First Chinese encyclopedia to list 'notorious' characters
Peking
The first encyclopedia in China's millennial history will be a mammoth affair. There will be at least 74 volumes comprising more than a hundred million Chinese characters, the equivalent of 50 million English words. The latest version of the Encyclopaedia Britannica contains 43 million words.
''We want to contribute to China's four modernizations by helping to raise the knowledge level of our young people, especially in science and technology,'' said Jiang Chunfang, president and chief editor of ''The Greater Encyclopedia of China.'' The ''four modernizations'' - China's development program - also include agriculture, industry, and defense.
''We are in a hurry,'' Mr. Jiang continued in a recent interview. ''We started this project in July 1979, and we hope to get at least 70 volumes out by October 1989.'' Mr. Jiang, a Communist Party veteran, is one of China's leading specialists in Soviet literature. For many years he was deputy director of the party's bureau for the translation of the works of Marx, Engels, Lenin, and Stalin. But he maintained there will be a basic difference between the Chinese encyclopedia and that of the Soviet Union, for instance.
''We believe in seeking truth from facts,'' Mr. Jiang stressed. ''We are resolutely against subjectivism. We are not going to put someone in or take someone out because of his political viewpoint, as the Soviets have done. If someone played an important historical role, he will be in our encyclopedia, whoever he may be.''
But Mr. Jiang's viewpoint is clearly communist, and his point of view is that of ''dialectical materialism.'' The encyclopedia's ''objectivity'' is within that context.
There will be a biography of Chiang Kai-shek, Mr. Jiang promised, complete with photograph. Lin Biao, Mao Tse-tung's heir apparent during the early phase of the Cultural Revolution, who was killed in an air crash after his coup attempt failed in 1970, will also be there.

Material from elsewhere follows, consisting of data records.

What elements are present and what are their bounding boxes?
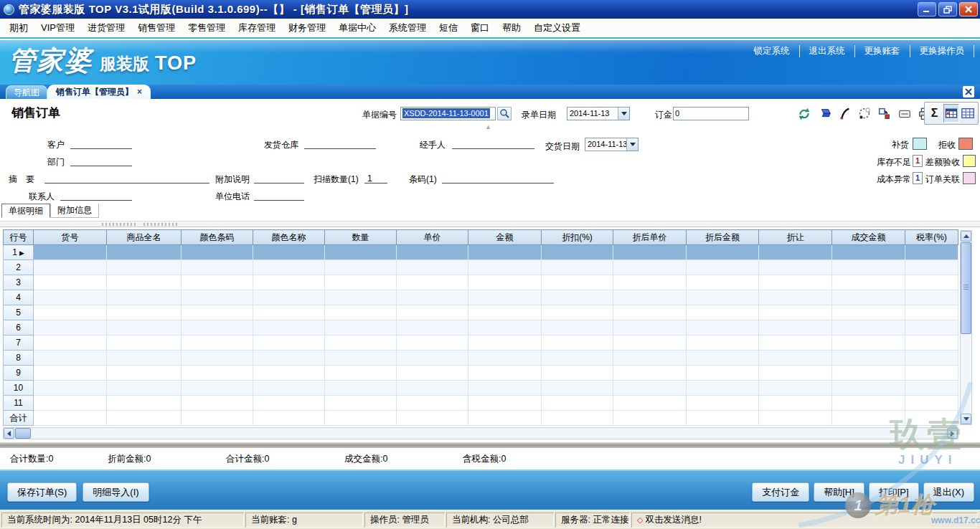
grid-cell[interactable] bbox=[34, 351, 107, 366]
grid-cell[interactable] bbox=[759, 335, 832, 351]
delivery-date-select[interactable]: 2014-11-13 bbox=[585, 138, 639, 151]
grid-cell[interactable] bbox=[182, 320, 253, 335]
grid-cell[interactable] bbox=[905, 290, 958, 305]
horizontal-scroll-thumb[interactable] bbox=[15, 428, 31, 439]
grid-cell[interactable] bbox=[107, 381, 182, 396]
col-header-color-barcode[interactable]: 颜色条码 bbox=[182, 230, 253, 245]
grid-cell[interactable] bbox=[397, 245, 468, 260]
grid-cell[interactable] bbox=[832, 260, 905, 275]
grid-cell[interactable] bbox=[687, 335, 759, 351]
menu-item-lingshou[interactable]: 零售管理 bbox=[182, 19, 232, 37]
grid-cell[interactable] bbox=[182, 290, 253, 305]
col-header-item-name[interactable]: 商品全名 bbox=[107, 230, 182, 245]
grid-cell[interactable] bbox=[182, 245, 253, 260]
grid-cell[interactable] bbox=[34, 335, 107, 351]
grid-cell[interactable] bbox=[397, 335, 468, 351]
grid-cell[interactable] bbox=[34, 366, 107, 381]
grid-cell[interactable] bbox=[182, 305, 253, 320]
delivery-date-dropdown-button[interactable] bbox=[626, 138, 638, 151]
grid-cell[interactable] bbox=[542, 260, 613, 275]
grid-cell[interactable] bbox=[34, 396, 107, 411]
grid-cell[interactable] bbox=[905, 260, 958, 275]
grid-cell[interactable] bbox=[107, 290, 182, 305]
grid-cell[interactable] bbox=[397, 290, 468, 305]
grid-cell[interactable] bbox=[468, 366, 542, 381]
grid-plain-view-button[interactable] bbox=[960, 104, 976, 123]
grid-cell[interactable] bbox=[107, 245, 182, 260]
grid-cell[interactable] bbox=[687, 290, 759, 305]
grid-cell[interactable] bbox=[542, 381, 613, 396]
grid-cell[interactable] bbox=[34, 305, 107, 320]
grid-cell[interactable] bbox=[325, 366, 397, 381]
grid-cell[interactable] bbox=[542, 366, 613, 381]
grid-cell[interactable] bbox=[905, 245, 958, 260]
table-row[interactable]: 合计 bbox=[4, 411, 958, 426]
table-row[interactable]: 10 bbox=[4, 381, 958, 396]
grid-detail-view-button[interactable] bbox=[943, 104, 959, 123]
menu-item-xiaoshou[interactable]: 销售管理 bbox=[131, 19, 182, 37]
exit-system-link[interactable]: 退出系统 bbox=[800, 45, 855, 57]
grid-cell[interactable] bbox=[759, 396, 832, 411]
col-header-disc-amount[interactable]: 折后金额 bbox=[687, 230, 759, 245]
grid-cell[interactable] bbox=[325, 411, 397, 426]
grid-cell[interactable] bbox=[325, 290, 397, 305]
grid-cell[interactable] bbox=[832, 381, 905, 396]
grid-cell[interactable] bbox=[253, 245, 325, 260]
grid-cell[interactable] bbox=[542, 290, 613, 305]
grid-cell[interactable] bbox=[759, 245, 832, 260]
grid-cell[interactable] bbox=[107, 335, 182, 351]
scroll-left-button[interactable] bbox=[4, 428, 14, 439]
grid-cell[interactable] bbox=[253, 351, 325, 366]
col-header-unit-price[interactable]: 单价 bbox=[397, 230, 468, 245]
grid-cell[interactable] bbox=[397, 411, 468, 426]
col-header-discount[interactable]: 折扣(%) bbox=[542, 230, 613, 245]
grid-cell[interactable] bbox=[468, 411, 542, 426]
contact-field[interactable] bbox=[60, 191, 132, 201]
grid-cell[interactable] bbox=[832, 335, 905, 351]
grid-cell[interactable] bbox=[34, 320, 107, 335]
row-number-cell[interactable]: 1▶ bbox=[4, 245, 34, 260]
menu-item-danju[interactable]: 单据中心 bbox=[332, 19, 382, 37]
tab-close-icon[interactable]: × bbox=[137, 85, 142, 99]
grid-cell[interactable] bbox=[253, 411, 325, 426]
grid-cell[interactable] bbox=[613, 305, 687, 320]
grid-cell[interactable] bbox=[253, 305, 325, 320]
doc-no-input[interactable]: XSDD-2014-11-13-0001 bbox=[400, 107, 496, 120]
save-order-button[interactable]: 保存订单(S) bbox=[7, 482, 77, 502]
grid-cell[interactable] bbox=[905, 305, 958, 320]
col-header-row-no[interactable]: 行号 bbox=[4, 230, 34, 245]
grid-cell[interactable] bbox=[397, 366, 468, 381]
grid-cell[interactable] bbox=[468, 335, 542, 351]
grid-cell[interactable] bbox=[759, 305, 832, 320]
menu-item-qichu[interactable]: 期初 bbox=[3, 19, 34, 37]
menu-item-jinhuo[interactable]: 进货管理 bbox=[81, 19, 131, 37]
close-button[interactable] bbox=[959, 2, 978, 16]
row-number-cell[interactable]: 4 bbox=[4, 290, 34, 305]
grid-cell[interactable] bbox=[253, 335, 325, 351]
grid-cell[interactable] bbox=[468, 381, 542, 396]
grid-cell[interactable] bbox=[182, 396, 253, 411]
grid-cell[interactable] bbox=[613, 381, 687, 396]
grid-cell[interactable] bbox=[397, 320, 468, 335]
grid-cell[interactable] bbox=[687, 245, 759, 260]
grid-cell[interactable] bbox=[34, 275, 107, 290]
col-header-color-name[interactable]: 颜色名称 bbox=[253, 230, 325, 245]
grid-cell[interactable] bbox=[325, 396, 397, 411]
sum-view-button[interactable]: Σ bbox=[927, 104, 943, 123]
vertical-scroll-thumb[interactable] bbox=[961, 242, 971, 334]
grid-cell[interactable] bbox=[107, 275, 182, 290]
copy-paste-button[interactable] bbox=[875, 105, 893, 123]
grid-cell[interactable] bbox=[759, 320, 832, 335]
grid-cell[interactable] bbox=[759, 260, 832, 275]
grid-cell[interactable] bbox=[34, 260, 107, 275]
grid-cell[interactable] bbox=[107, 260, 182, 275]
grid-cell[interactable] bbox=[468, 275, 542, 290]
grid-cell[interactable] bbox=[905, 366, 958, 381]
doc-no-lookup-button[interactable] bbox=[497, 107, 512, 120]
grid-cell[interactable] bbox=[687, 305, 759, 320]
splitter-handle[interactable] bbox=[0, 221, 980, 227]
grid-cell[interactable] bbox=[687, 320, 759, 335]
grid-cell[interactable] bbox=[325, 381, 397, 396]
grid-cell[interactable] bbox=[397, 275, 468, 290]
table-row[interactable]: 8 bbox=[4, 351, 958, 366]
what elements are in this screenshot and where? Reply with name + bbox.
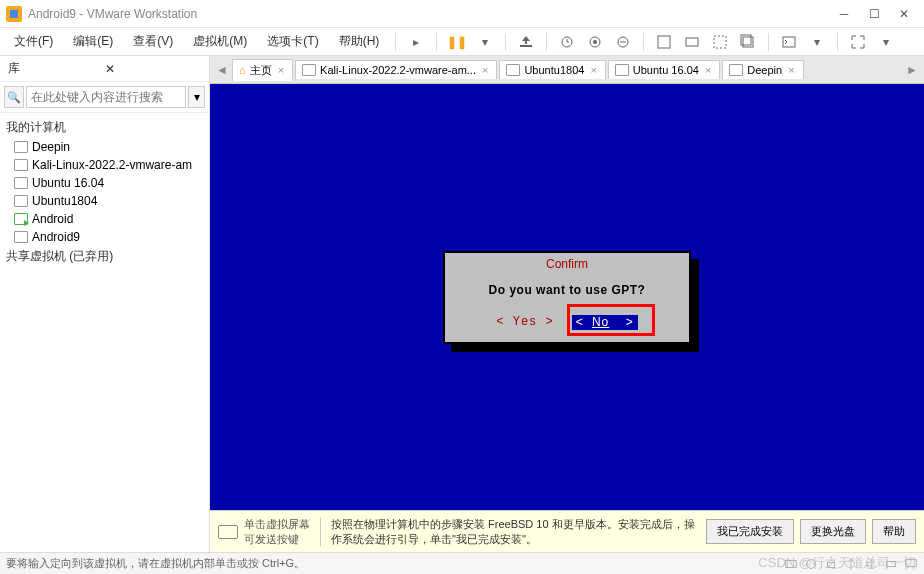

So will Jiang Qing, Chairman Mao's widow, and Zhang Chunqiao, who both are serving life imprisonment terms as leaders of the ''gang of four.''
Bukharin, Kamenev, Radek, and other Soviet leaders purged by Stalin and expunged from Soviet historical records will be taken up by the Chinese encyclopedia, as will such persons as Gao Gang and Rao Shushi, who were purged from the Chinese Communist Party in the early 1950s.
One volume will be devoted to religion. There was an argument among the editors as to whether an article on atheism should be included in this volume. Mr. Jiang decided the proper place to mention atheism should be in a volume on philosophy. He says the articles on the various religions - Buddhism, Islam, Taoism, Christianity - will be objective and descriptive and will be written by adherents of these religions or checked with them.
''We want to avoid any hint of subjectivism or of Chinese chauvinism, any tendency to deny and criticize all Western things,'' Jiang said. ''Our purpose is to introduce the scientific and cultural level the world has achieved.'' The Greater Encyclopedia of China Publishing House is in correspondence with leading encyclopedia publishers around the world. It has a joint venture agreement with the Encyclopaedia Britannica of Chicago, Ill., to translate that company's micropaedia, rewriting and expanding the articles dealing with China and bringing the whole out as an eight-volume set (18 million Chinese characters) in 1984.
The Chinese will have exclusive distributing rights inside China, the Britannica outside China. As for the 74-volume encyclopedia, ''We may expand it if we find we have sufficient staff and there is a demand,'' Jiang said.
This first comprehensive Chinese encyclopedia (a three-volume dictionary-encyclopedia, Cihai, has been available since 1936) will be published , not in alphabetical order, but subject by subject.